• [THE TASK]:
Before copying, remove every picture, and then repeat all entries below precisely as written.
━━━━━━━━━━━━━━━━
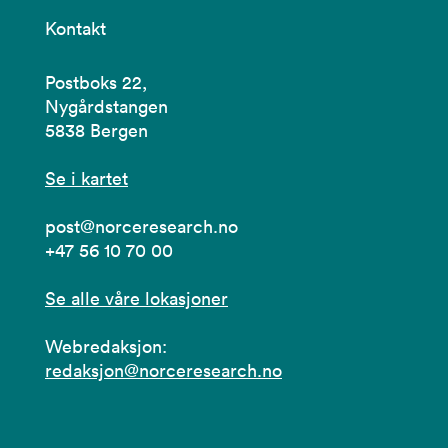
Kontakt
Postboks 22,
Nygårdstangen
5838 Bergen
Se i kartet
post@norceresearch.no
+47 56 10 70 00
Se alle våre lokasjoner
Webredaksjon:
redaksjon@norceresearch.no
━━━━━━━━━━━━━━━━
• [OUTPUT FOR THIS TASK]:
Kontakt
Postboks 22,
Nygårdstangen
5838 Bergen
Se i kartet
post@norceresearch.no
+47 56 10 70 00
Se alle våre lokasjoner
Webredaksjon:
redaksjon@norceresearch.no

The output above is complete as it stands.